European regulations in AI
Megaklis Vasilakis / November 5, 2021 / AI ethics
New European regulations and benchmarking will play a big role in the area of Artificial Intelligence and tech advances across Europe, setting the minimum requirements for quality tools. The field is moving fast and new advancement in research and software arise almost daily. It is of utmost importance that in order to see great advancements in the field of AI, regulations will have to follow new practices and advancements both in academia and outside it but do so in a way that does not hinder advancement. Let’s see more details on the matter.
In February alongside the vision of Europe, digital future and its strategy from for data, European Commission published a white paper regarding AI. The white paper discussed two building blocks (as they are referred to) for the AI ecosystem, namely the “ecosystem of excellence” and the “ecosystem of trust”. The ecosystem of excellence focuses on policy and the development of R&D partnerships and cooperation between European states and organizations. The ecosystem of trust focuses on regulations and aims to create a regulatory framework that will promote trustworthiness of artificial intelligence. The latter aims to regulate companies that deploy high-risk applications of AI within the EU.
The reason the framework is needed is to address the two potential failures in the industry: transparency and potential harm to consumers of AI.
The regulations proposed by the white paper consider the following: training data, record keeping, proactive provision of information, robustness and accuracy, human oversight, biometric identification. These requirements will be implemented through an assessment that will benchmark AI based products.
The proposals identify some technical details of the products, but fail to tackle trustworthiness of such models. Indeed, “lack of trust”, according to the White Paper, is one of the main factors “holding back a broader uptake of AI.”

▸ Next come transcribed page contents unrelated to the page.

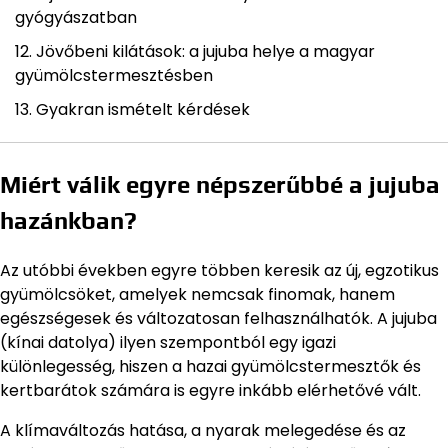
gyógyászatban
Jövőbeni kilátások: a jujuba helye a magyar
gyümölcstermesztésben
Gyakran ismételt kérdések
Miért válik egyre népszerűbbé a jujuba
hazánkban?
Az utóbbi években egyre többen keresik az új, egzotikus
gyümölcsöket, amelyek nemcsak finomak, hanem
egészségesek és változatosan felhasználhatók. A jujuba
(kínai datolya) ilyen szempontból egy igazi
különlegesség, hiszen a hazai gyümölcstermesztők és
kertbarátok számára is egyre inkább elérhetővé vált.
A klímaváltozás hatása, a nyarak melegedése és az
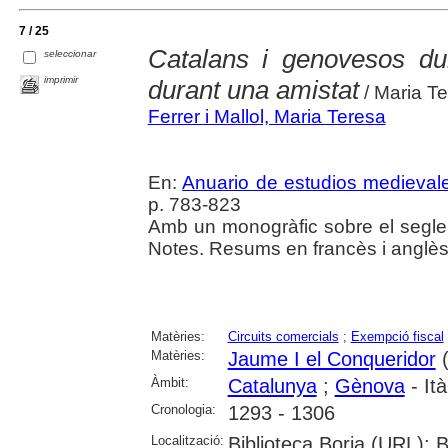
7 / 25
Catalans i genovesos dura
seleccionar
imprimir
durant una amistat
/ Maria Te
Ferrer i Mallol, Maria Teresa
En:
Anuario de estudios medieval
p. 783-823
Amb un monogràfic sobre el segle X
Notes. Resums en francès i anglès
Matèries:
Circuits comercials
;
Exempció fiscal
Matèries:
Jaume I el Conqueridor
(
Àmbit:
Catalunya
;
Gènova
- Ità
Cronologia:
1293 - 1306
Localització:
Biblioteca Borja (URL); 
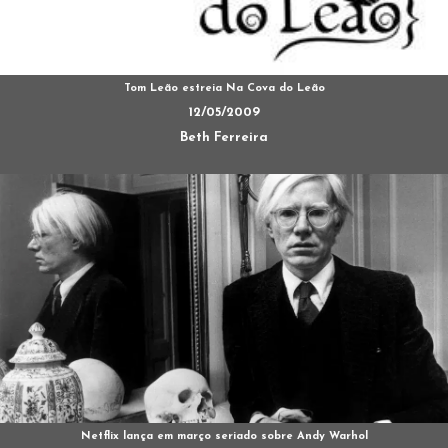
Tom Leão estreia Na Cova do Leão
12/05/2009
Beth Ferreira
Netflix lança em março seriado sobre Andy Warhol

How can we tackle lack of trust?
Newer advances in AI focus on the transparency of models through explainability. A new rise of best practices dictates that models should be able to interpret their results and clearly communicate the patterns that made them conclude in a specific result. In such scenarios their risk of harm can also be better measured through interoperability. Algorithms should be able to give insights on the damage their decisions can cause, so those who consume the information will be able to assess situations confidently.
The suggestion here is that such regulations and benchmarking tools, need to take into consideration XAI advancements. We are now in a position to somewhat understand complex algorithms produced by neural networks. Software using AI modules should try to be as transparent as possible so that users can understand and trust the technology. This can have a huge impact on ethics. Ethics is bound to play a major role in the development of AI. Companies need to be careful on how they use automated systems. Apple, with an Apple Card incident, and AWS, with a recruiting incident, have already been victims of smart software discriminating against women because of low-quality and unchecked datasets. Black box systems no longer qualify for consumer use.
Being compliant with regulations can get expensive. Can we solve this?
Regulations are expensive. Small firms have a problem finding the capital needed to move fast in regulated markets, let alone the energy needed for the bureaucracy. This already makes Europe lack behind other tech markets and ecosystems (no general tech giants, no tech innovation, no infrastructure). EU is already a hard and fragmented market, so let’s not make it harder by adding regulations.
To tackle this, the EU could create open data platforms with already regulated data that can serve as the basis of models and algorithms. This can have a 2-fold impact. Firstly, it will ensure that the data will be of high quality and secondly, it will reduce the cost of development of AI tools. This will lower the barrier for engineers looking to innovate in the field. Such initiatives, in the long run will make benchmarking and regulations easier. Being compliant with regulations is expensive. Why not reduce the data acquisition cost so that engineers can focus on the best practices? In addition, practitioners in the field will acknowledge them as best practices and not some obstacles they have to overcome in order to bring their product to the market.
As AI grows and becomes a bigger part of everyday life, it will be called upon to solve harder and riskier problems. Smart software will shape our lives in the future. Regulations will arise one way or another. The EU is leading the way on the first set of European rules for Artificial Intelligence. Pushing for best practices is good, as long as they are not obstacles to innovation and advancement. The EU is already lacking behind other markets in tech. A good mix of regulations with the right environment can bring great results but is it of course hard. SMEs should be encouraged to pursue tech advancements with the right tools so that they can move fast and produce value.
At Squaredev we apply artificial intelligence and try to solve problems practically by combining computer and data science. Through research and development, our projects try to contribute to the community of open-source software regarding AI. By collaborating with other organizations (academics and companies) we create tools that try to advance the field of artificial intelligence. As a company, we identify that model interoperability is of high importance in emerging technologies as artificial intelligence matures. We try to hold XAI at the core of our engineering culture.